2. ENSAv2: su - <sid>adm -c “enq_admin --release_locks=<# Locks>:X:DIAG::TAB:%u pf=<Path to ASCS Profile>”
3. Once it has been verified that the enqueue server can successfully rebuild its lock table on switchover and failure, the ASCS/ERS cluster setup has been validated.

#8 – MANAGE INSTANCES CAREFULLY

It is important for any HA solution to carefully manage the instances in the SAP environment so that they are brought online and configured to communicate with one another in a coordinated manner. For example, the enqueue server in the Central Services (SCS/ASCS) instance maintains the current database lock table, which helps prevent database collisions by concurrent users and is a single point of failure in the SAP system.

If the enqueue server is down, no database transactions can take place. And if the lock table can’t be recovered after a failure event, all database transactions that were in progress during the failure will be lost.
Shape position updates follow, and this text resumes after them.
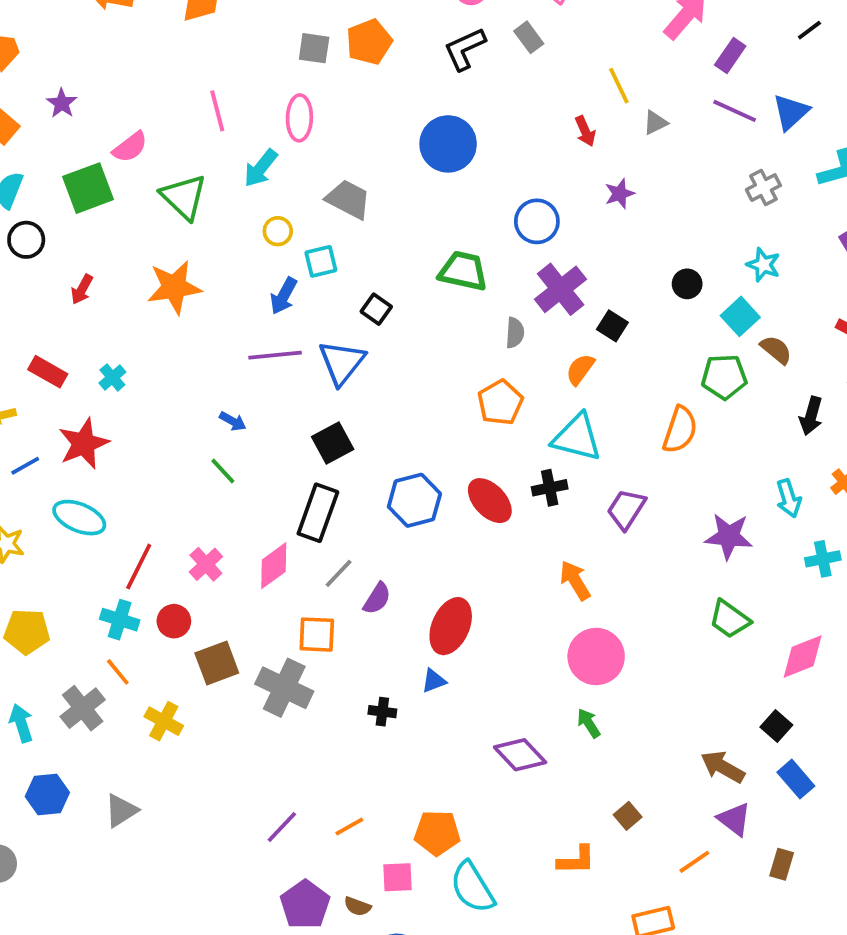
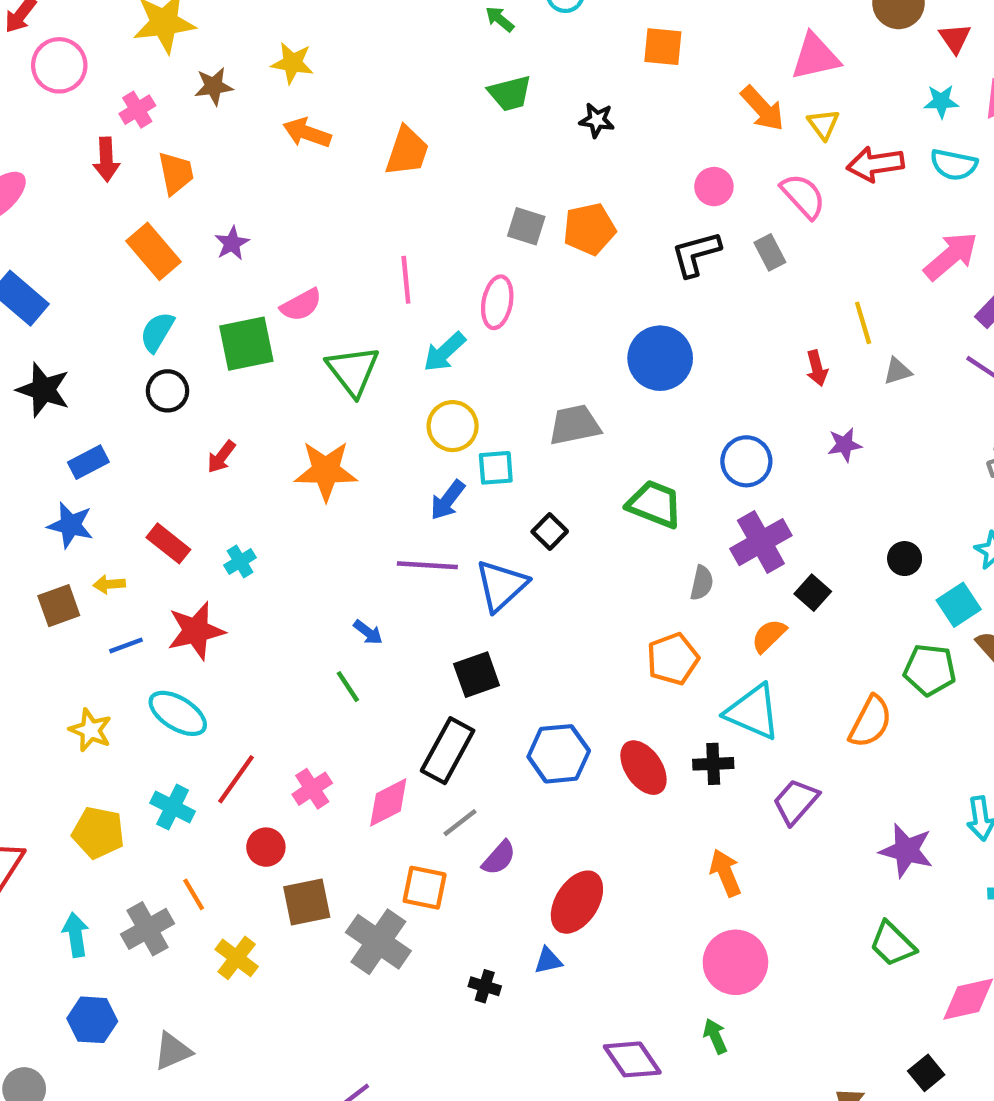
gray trapezoid: (348, 199) -> (575, 425), moved, turned -48
yellow circle: (278, 231) -> (453, 426), size x1.5
cyan cross: (120, 620) -> (173, 807), moved

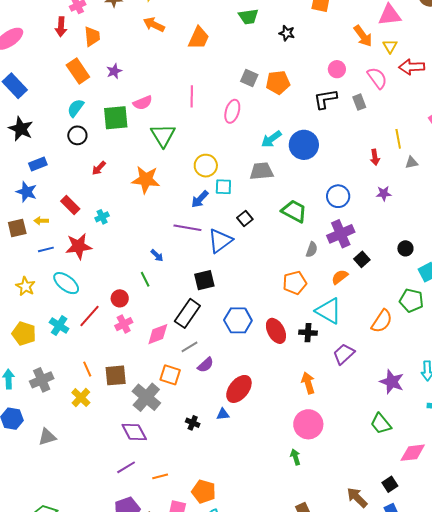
cyan arrow: (445, 352) -> (271, 139), moved
red circle: (266, 847) -> (120, 298), moved
orange line: (194, 894) -> (87, 369), moved
purple diamond: (632, 1059) -> (134, 432), moved

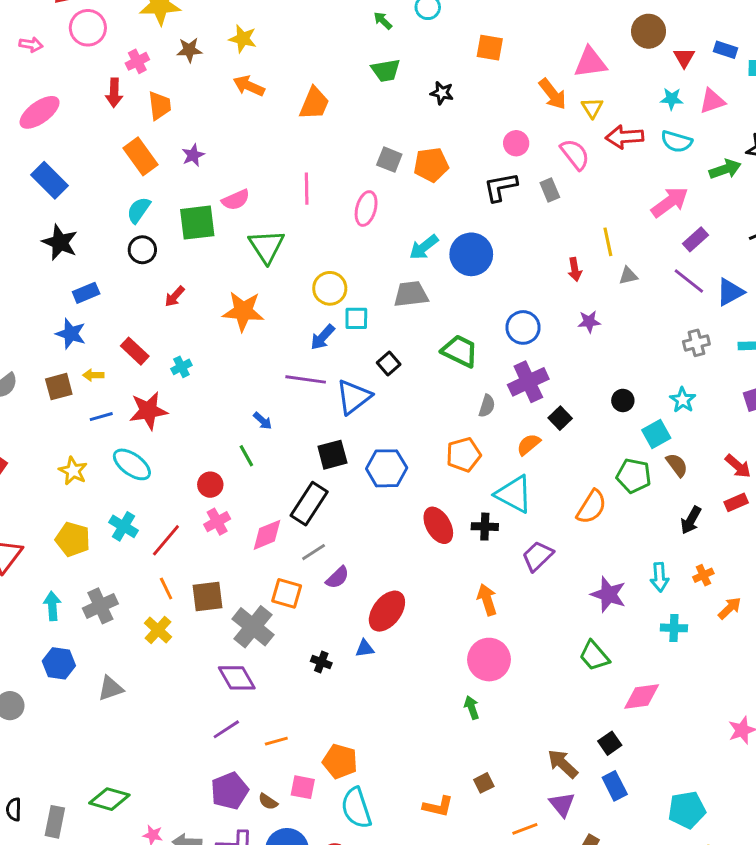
red line: (89, 316) -> (166, 540), moved
blue hexagon: (238, 320) -> (387, 468), moved

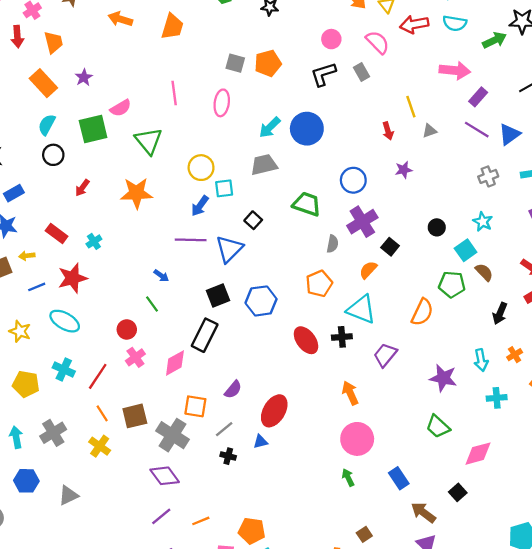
pink arrow: (670, 202) -> (455, 70), turned 48
gray line: (314, 552) -> (224, 429), moved
blue rectangle: (615, 786) -> (399, 478), moved

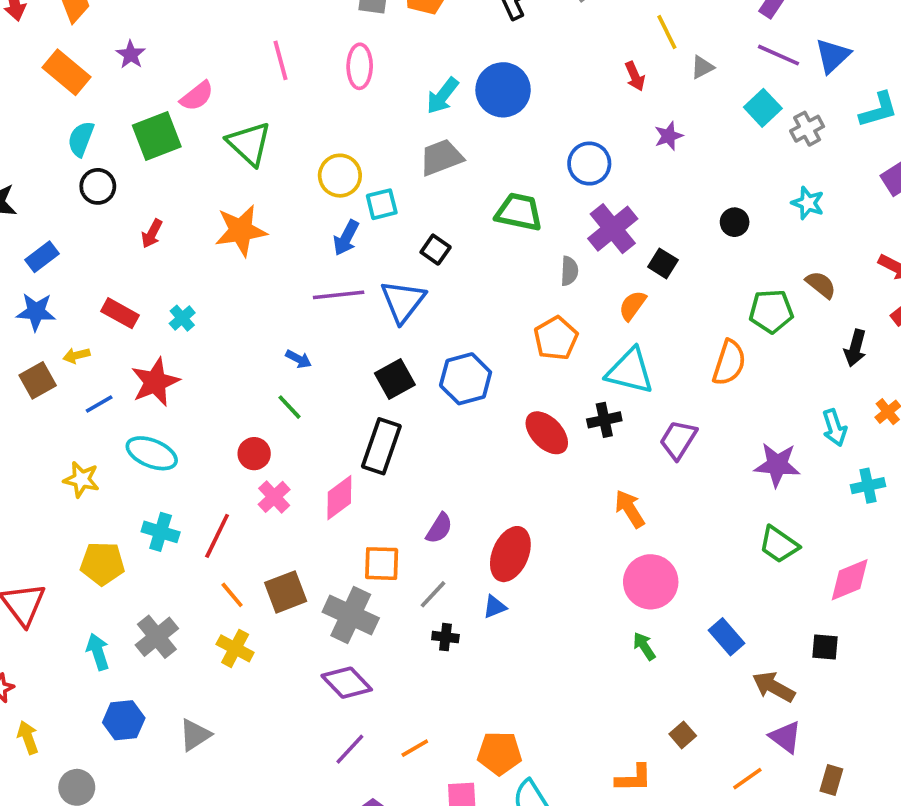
cyan square: (466, 250) -> (763, 108), moved
black square: (458, 492) -> (825, 647), turned -36

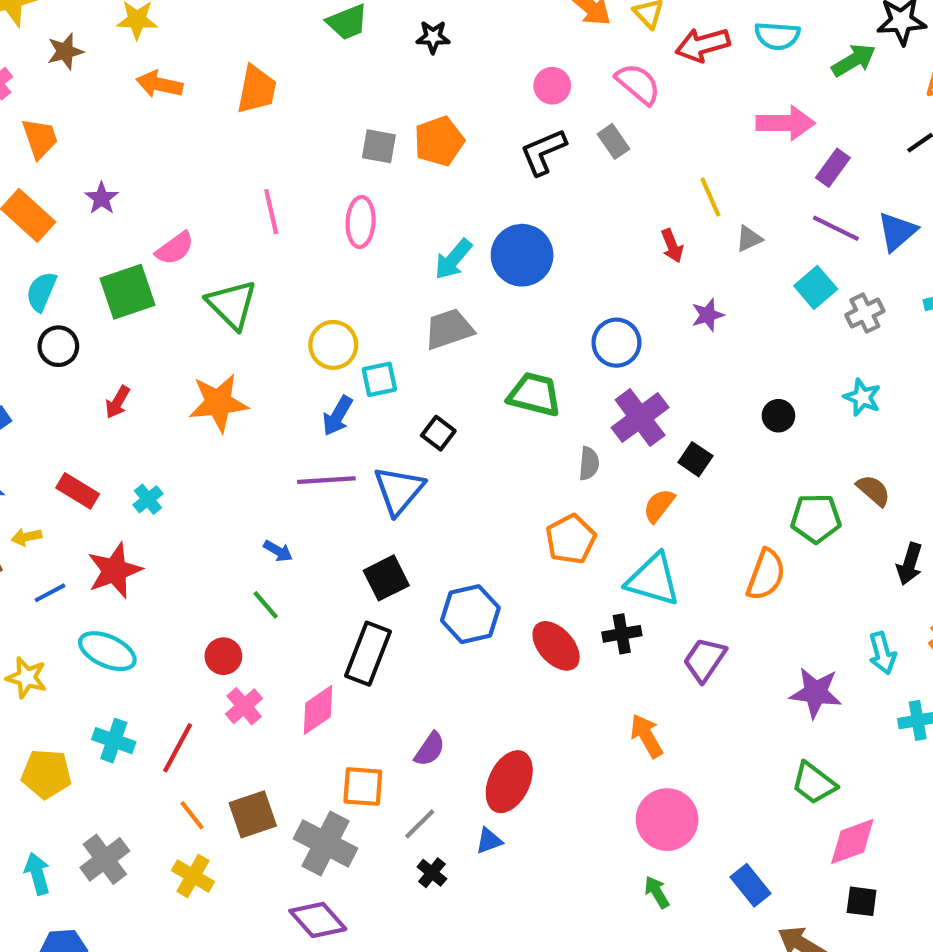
blue hexagon: (466, 379) -> (470, 614), moved
pink diamond: (850, 580) -> (852, 842), moved
black cross: (445, 637) -> (432, 873), turned 30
As a result, it is important to maintain an Enqueue Replication Server instance on a separate cluster node from the Central Services instance. This node will hold a replicated back-up copy of the lock table that the Enqueue Server can use to recover its active locks after a failure.

In a scenario such as this, the high-availability software must keep the ASCS and ERS instances running on separate nodes (when possible) in order to ensure data redundancy. It’s also important to orchestrate failover in such a way that the lock table data can be recovered. This makes it possible for all previous in-progress database transactions to pick up where they left off.

#9 – ESTABLISH CLEAR SLAS AND AVOID SINGLE POINTS OF FAILURE IN THE CLOUD

If your SAP ERP platform operates in the cloud, or if you are considering migrating from on-premises to the cloud, there are two key considerations for implementing high-availability clusters for a heavy-hitting application like SAP:

Establish clear SLAs with your cloud provider and agree on which levels of availability are required around your mission-critical applications. Identify whether you require three, four, or five 9’s of application availability. Note that service level policies for many cloud providers address instance availability but do no guarantee application availability.

From an availability standpoint, design the SAP landscape to avoid any single points-of-failure in a way to prevent any impact on application performance, thus operating within the agreed-upon SLAs.

The other key aspects that impact the SLA are instance sizing, infrastructure design, security, and network requirements. Be sure to discuss these with your cloud provider as well.

Minimizing High-Availability Complexity

As you take on the challenge of high-availability—whether on-premises or in the cloud—realize that high-availability is complex. SIOS LifeKeeper and SIOS DataKeeper reduce that complexity by eliminating single points of failure and adding configuration flexibility.

Practice patience and carefully follow the documentation for setup and upgrades and test any new configurations extensively before deploying into production. By doing so, you can ensure that SAP ERP—the heart of your business operations—will continue to run smoothly no matter what type of disaster may strike.